Late-stage age-related macular degeneration (AMD) is a common sight-threatening disease of the central retina affecting approximately 1 in 30 Caucasians. Besides age and smoking, genetic variants from several gene loci have reproducibly been associated with this condition and likely explain a large proportion of disease. Here, we developed a genetic risk score (GRS) for AMD based on 13 risk variants from eight gene loci. The model exhibited good discriminative accuracy, area-under-curve (AUC) of the receiver-operating characteristic of 0.820, which was confirmed in a cross-validation approach. Noteworthy, younger AMD patients aged below 75 had a significantly higher mean GRS (1.87, 95% CI: 1.69-2.05) than patients aged 75 and above (1.45, 95% CI: 1.36-1.54). Based on five equally sized GRS intervals, we present a risk classification with a relative AMD risk of 64.0 (95% CI: 14.11-1131.96) for individuals in the highest category (GRS 3.44-5.18, 0.5% of the general population) compared to subjects with the most common genetic background (GRS -0.05-1.70, 40.2% of general population). The highest GRS category identifies AMD patients with a sensitivity of 7.9% and a specificity of 99.9% when compared to the four lower categories. Modeling a general population around 85 years of age, 87.4% of individuals in the highest GRS category would be expected to develop AMD by that age. In contrast, only 2.2% of individuals in the two lowest GRS categories which represent almost 50% of the general population are expected to manifest AMD. Our findings underscore the large proportion of AMD cases explained by genetics particularly for younger AMD patients. The five-category risk classification could be useful for therapeutic stratification or for diagnostic testing purposes once preventive treatment is available.

Figure 1. Risk estimates for each of thirteen AMD risk variants from eight gene loci.

Odds ratios (OR) per risk allele were derived from multiple logistic regression models. Horizontal lines indicate 95% confidence intervals.

Figure 2. Area-under-the-curve of the receiver operating characteristic for the 13-SNP genetic risk score and by gene locus.

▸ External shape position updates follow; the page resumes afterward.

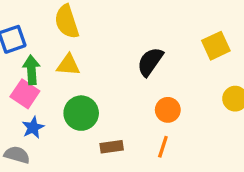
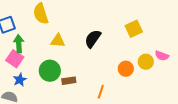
yellow triangle: (68, 65) -> (58, 41), moved
orange circle: (168, 110) -> (126, 69), moved
brown rectangle: (112, 147) -> (69, 81), moved

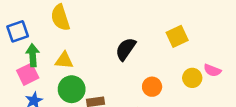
yellow triangle: (58, 41) -> (64, 60), moved
pink square: (15, 59) -> (28, 74), turned 30
orange circle: (126, 69) -> (152, 87), moved

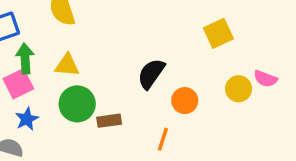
black semicircle: (126, 49) -> (151, 74), moved

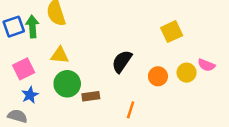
green arrow: (25, 59) -> (32, 27), moved
orange circle: (185, 101) -> (158, 76), moved

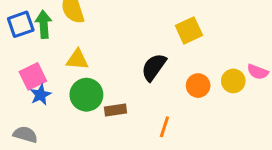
yellow square: (172, 32) -> (189, 30), moved
blue star: (30, 95) -> (41, 95), moved

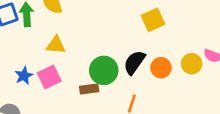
black semicircle: (154, 67) -> (134, 62), moved
pink square: (33, 76) -> (49, 77), moved
green circle: (86, 95) -> (104, 70), moved

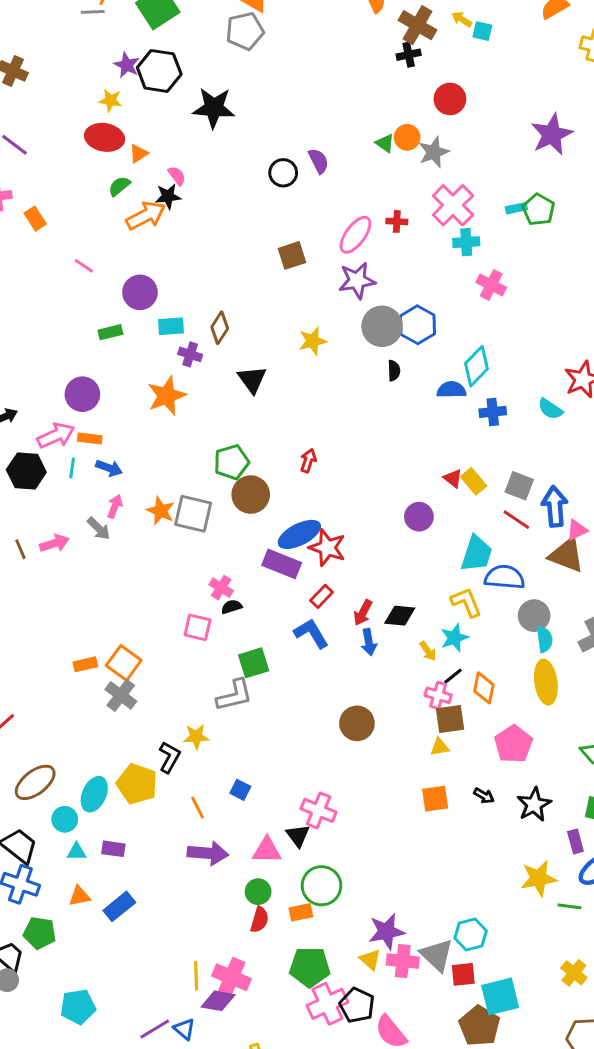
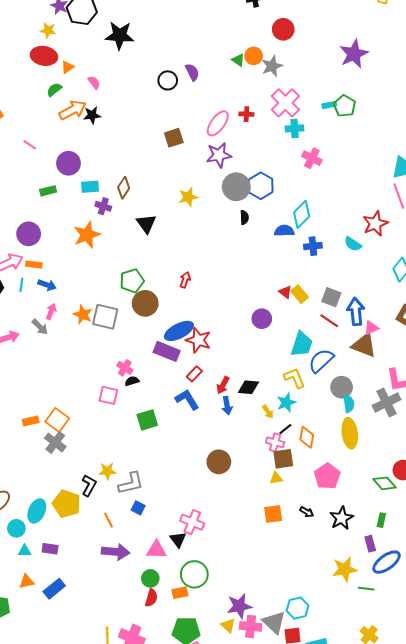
black star: (168, 196) -> (92, 115), moved
blue semicircle: (505, 577) -> (321, 361), turned -48
gray L-shape: (234, 695) -> (131, 483), moved

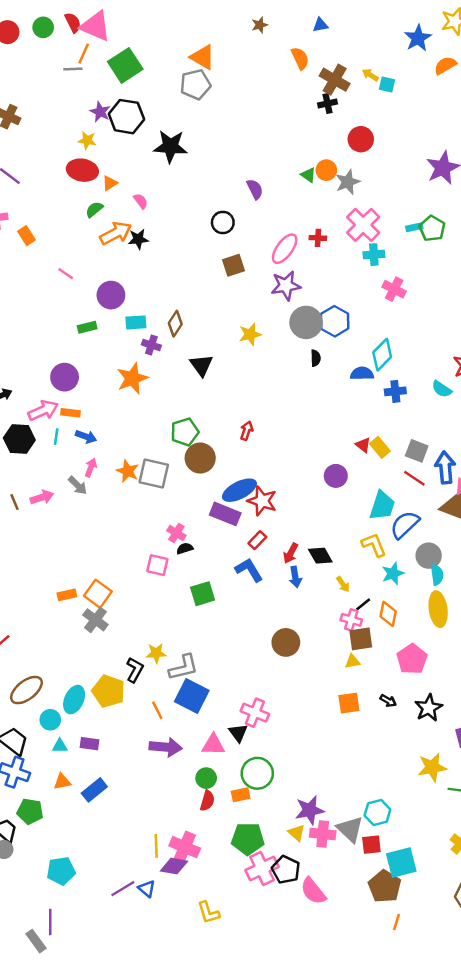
black circle: (168, 80) -> (223, 222), moved
black diamond: (248, 387) -> (320, 556), turned 55
cyan star: (286, 403) -> (393, 573), moved
blue square: (138, 508) -> (192, 696), size x2.0

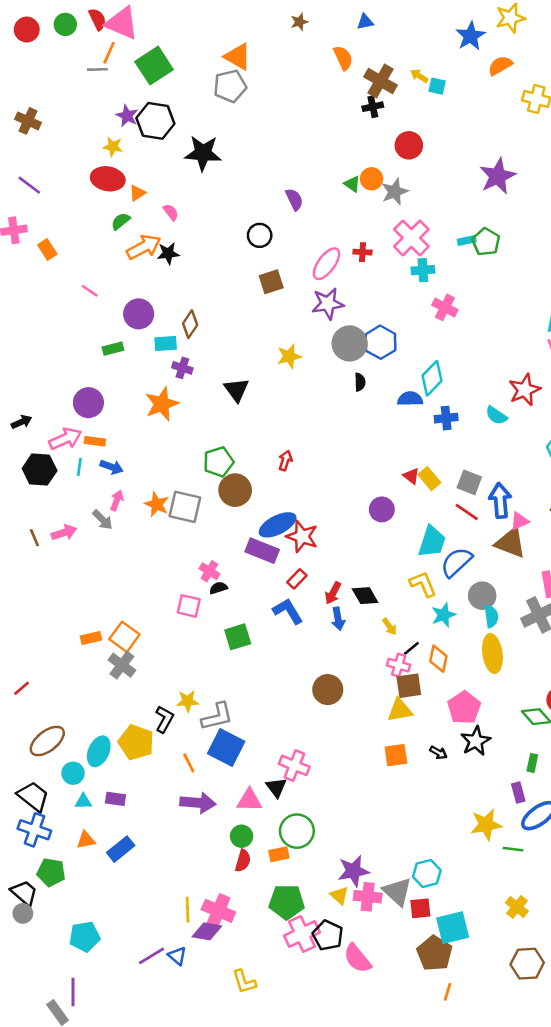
brown diamond: (175, 324) -> (190, 324), moved
yellow triangle: (352, 661) -> (400, 710), size x1.5
black star: (429, 708) -> (476, 741), moved

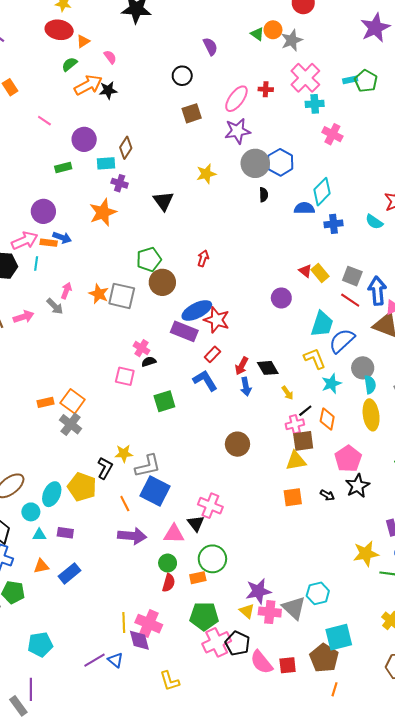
blue arrow: (112, 467) -> (62, 237), moved
pink cross: (399, 665) -> (295, 424), turned -30
red square: (420, 908) -> (288, 665), moved
purple diamond: (207, 931) -> (139, 640), turned 65

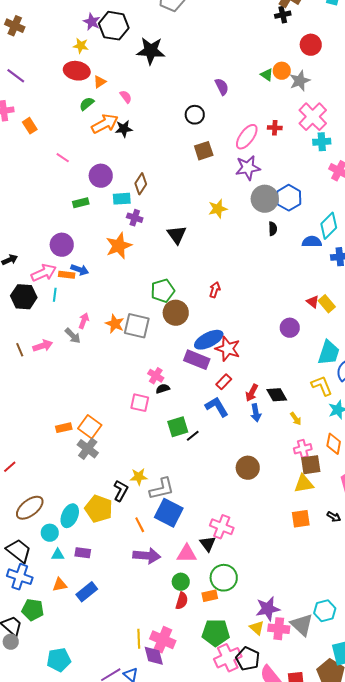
black line: (305, 411) -> (193, 436), moved

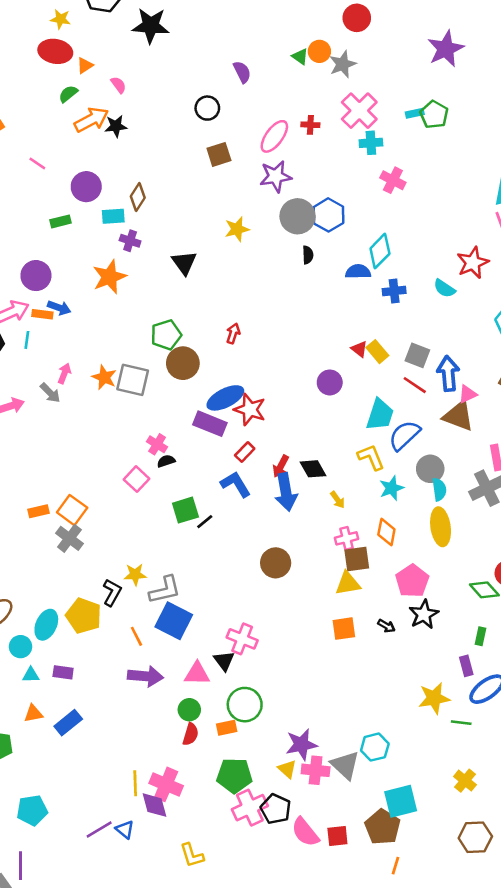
pink square: (140, 403) -> (136, 479), turned 30
blue arrow: (256, 413) -> (286, 492), size x1.6

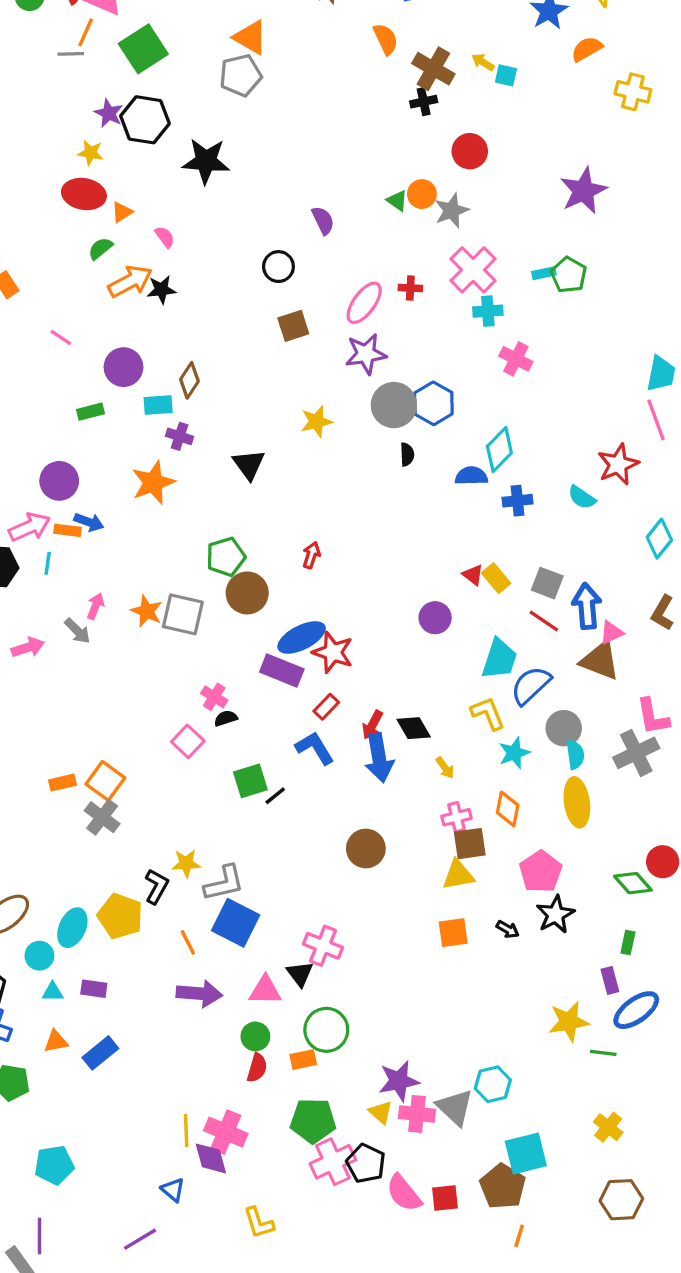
purple line: (99, 830) -> (140, 1239), moved

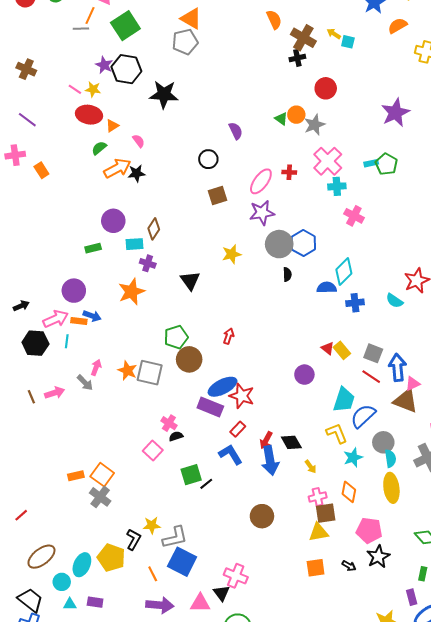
pink line: (61, 337) -> (75, 89), moved
pink pentagon: (541, 872) -> (369, 530), turned -30

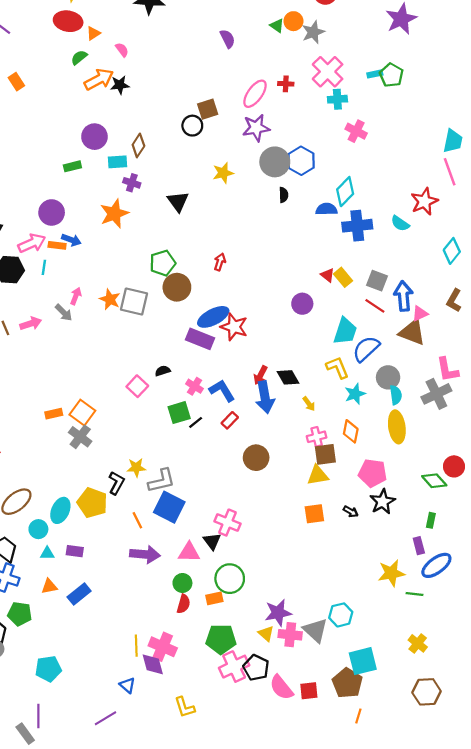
black circle: (208, 159) -> (192, 126), moved
blue cross: (355, 303) -> (357, 226), size x1.5
pink cross: (169, 423) -> (195, 386), moved
red rectangle: (238, 429) -> (230, 420), moved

Observed AUC was 0.820 and the locus-specific AUCs were 0.513, 0.524, 0.536, 0.547, 0.555, 0.571, 0.686 and 0.710 from bottom to top.

Figure 3. Genetic risk score distribution in the study population and in a modeled population.

AMD cases are shown in red, controls in blue, while overlapping bars are shaded blue/red. (A) Genetic risk score distribution for cases (N = 986) and controls (N = 796) in the present study. (B) Counts of cases in (A) were scaled to represent 15% of the total population (assumed as AMD prevalence of the 85–90 year old general population). The density curve represents the risk score distribution in 381 European ancestry samples available through the 1000 Genomes Project (Release 20110521).